### Input material
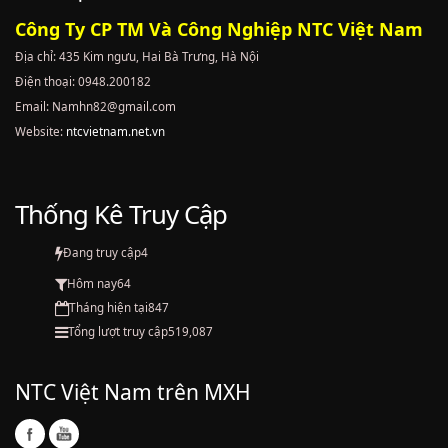
Công Ty CP TM Và Công Nghiệp NTC Việt Nam
Địa chỉ: 435 Kim ngưu, Hai Bà Trưng, Hà Nội
Điện thoại: 0948.200182
Email: Namhn82@gmail.com
Website:
ntcvietnam.net.vn
Thống Kê Truy Cập
Đang truy cập
4
Hôm nay
64
Tháng hiện tại
847
Tổng lượt truy cập
519,087
NTC Việt Nam trên MXH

### How to complete this task
Include in the answer nothing but an exact repetition of the lines from the one with "Đang truy cập" through the end of the material.

### Answer section
Đang truy cập
4
Hôm nay
64
Tháng hiện tại
847
Tổng lượt truy cập
519,087
NTC Việt Nam trên MXH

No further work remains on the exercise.